Monday, December 23, 2013

Bigger is always better . . . 12 Gauge Shotshell Thermos!

Bigger is always better and man law states that if you don’t drive a truck, own a higher caliber rifle or have a larger boot size than your friends, you might just as well turn in your man card, pour yourself an Appletini and go watch the Bachelor with your girlfriends. Yes, it pays to have the biggest whatever and often just having it will elicit instant respect in the “man” community. Do not be fooled by sayings like, “it’s not the size of the boat but the motion of the ocean” . . . these sayings are lies! It is ALL about the size of your boat and I don’t even know what they mean by “motion of the ocean” . . . I just call them WAVES.

For those sportsmen looking to go BIG and not go HOME, I suggest ordering the new 12 Gauge Shotshell Thermos from the fine folks at Duluth Trading Company. This mammoth sized conversation starter is made from stainless steel fire hardened in the deep depths of Mordor. This baby can keep 25 ounces of your favorite drink piping hot for up to 24 hours.

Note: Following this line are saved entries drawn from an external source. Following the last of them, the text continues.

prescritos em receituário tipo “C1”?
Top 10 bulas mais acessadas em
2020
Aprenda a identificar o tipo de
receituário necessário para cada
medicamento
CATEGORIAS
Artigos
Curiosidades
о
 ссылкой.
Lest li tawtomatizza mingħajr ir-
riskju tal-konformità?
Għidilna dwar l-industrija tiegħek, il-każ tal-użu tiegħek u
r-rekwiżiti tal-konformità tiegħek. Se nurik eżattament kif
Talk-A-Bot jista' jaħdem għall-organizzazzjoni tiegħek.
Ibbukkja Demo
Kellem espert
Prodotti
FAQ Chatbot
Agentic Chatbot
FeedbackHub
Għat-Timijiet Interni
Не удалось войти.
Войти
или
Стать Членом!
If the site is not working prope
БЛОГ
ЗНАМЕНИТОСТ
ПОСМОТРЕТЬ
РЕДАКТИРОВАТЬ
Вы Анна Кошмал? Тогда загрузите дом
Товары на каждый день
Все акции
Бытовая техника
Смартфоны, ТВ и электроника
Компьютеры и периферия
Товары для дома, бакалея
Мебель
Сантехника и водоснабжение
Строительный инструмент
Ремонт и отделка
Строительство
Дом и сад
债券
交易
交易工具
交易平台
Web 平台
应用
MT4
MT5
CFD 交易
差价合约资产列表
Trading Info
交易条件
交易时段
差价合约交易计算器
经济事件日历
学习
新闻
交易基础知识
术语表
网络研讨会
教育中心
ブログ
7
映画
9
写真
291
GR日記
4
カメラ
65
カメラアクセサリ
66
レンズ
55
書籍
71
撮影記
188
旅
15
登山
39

The tip-proof cup has a wide base for stability on uneven surfaces and is constructed of rugged metal for years of abuse. The one-touch stopper lets you pour single-handed with ease, a definite benefit for when cold temps discourage removing gloves or when the need to keep a free hand on your shotgun arises.

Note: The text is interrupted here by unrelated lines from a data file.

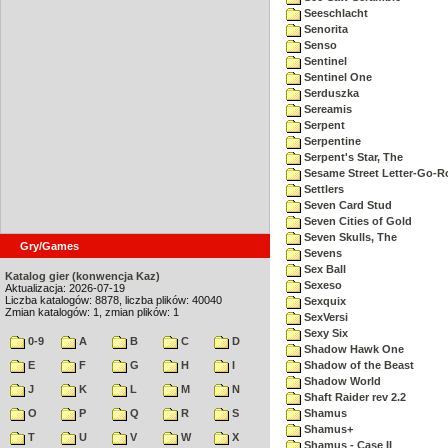
Seeschlacht
Senorita
Senso
Sentinel
Sentinel One
Serduszka
Sereamis
Serpent
Serpentine
Serpent's Star, The
Sesame Street Letter-Go-
Settlers
Seven Card Stud
Seven Cities of Gold
Seven Skulls, The
Gry/Games
Sevens
Sex Ball
Katalog gier (konwencja Kaz)
Sexeso
Aktualizacja: 2026-07-19
Liczba katalogów: 8878, liczba plików: 40040
Sexquix
Zmian katalogów: 1, zmian plików: 1
SexVersi
Sexy Six
0-9
A
B
C
D
Shadow Hawk One
E
F
G
H
I
Shadow of the Beast
Shadow World
J
K
L
M
N
Shaft Raider rev 2.2
O
P
Q
R
S
Shamus
Shamus+
T
U
V
W
X
Shamus - Case II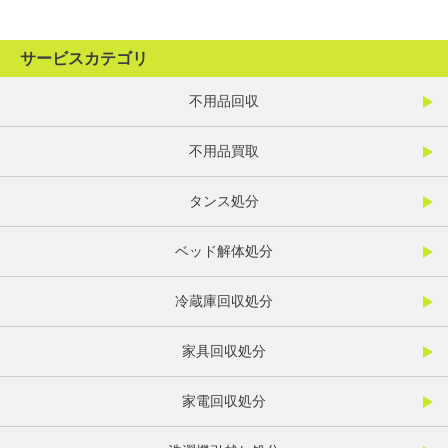
サービスカテゴリ
不用品回収
不用品買取
タンス処分
ベッド解体処分
冷蔵庫回収処分
家具回収処分
家電回収処分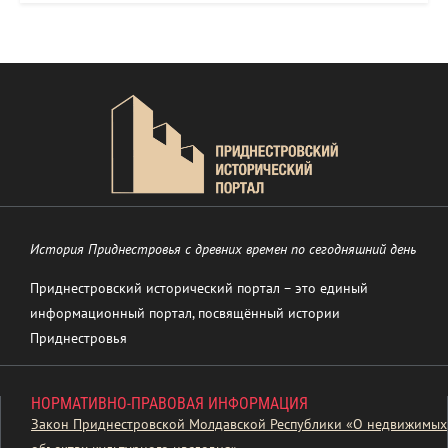
История Приднестровья с древних времен по сегодняшний день
Приднестровский исторический портал – это единый
информационный портал, посвящённый истории
Приднестровья
НОРМАТИВНО-ПРАВОВАЯ ИНФОРМАЦИЯ
Закон Приднестровской Молдавской Республики «О недвижимых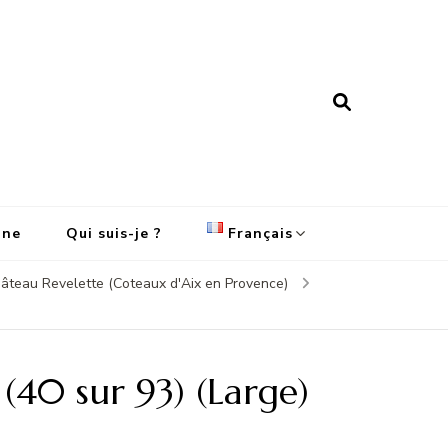
ine
Qui suis-je ?
Français
Château Revelette (Coteaux d'Aix en Provence)
English
Français
(40 sur 93) (Large)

If you aren’t planning to be driving, shooting a firearm or pretty much needing your body to function properly for the next 24 hours, I suggest trying the following recipe for keeping warm on the ice this winter. Start by boiling some water and filling up your new “man” thermos. Let the water sit in the thermos for approximately 10 minutes, this little trick preheats the interior metal and will keep your liquid hotter longer on those brutally cold winter days. Next fill the thermos ½ full of boiling water and add to it 3-4 packets of instant cocoa mix. Lastly, fill the remaining space with Dr. McGillicuddy's peppermint schnapps, put on the top and shake vigorously. I cannot be responsible for your safety, so make sure to take all necessary precautions…last will and testament, etc. before consumption.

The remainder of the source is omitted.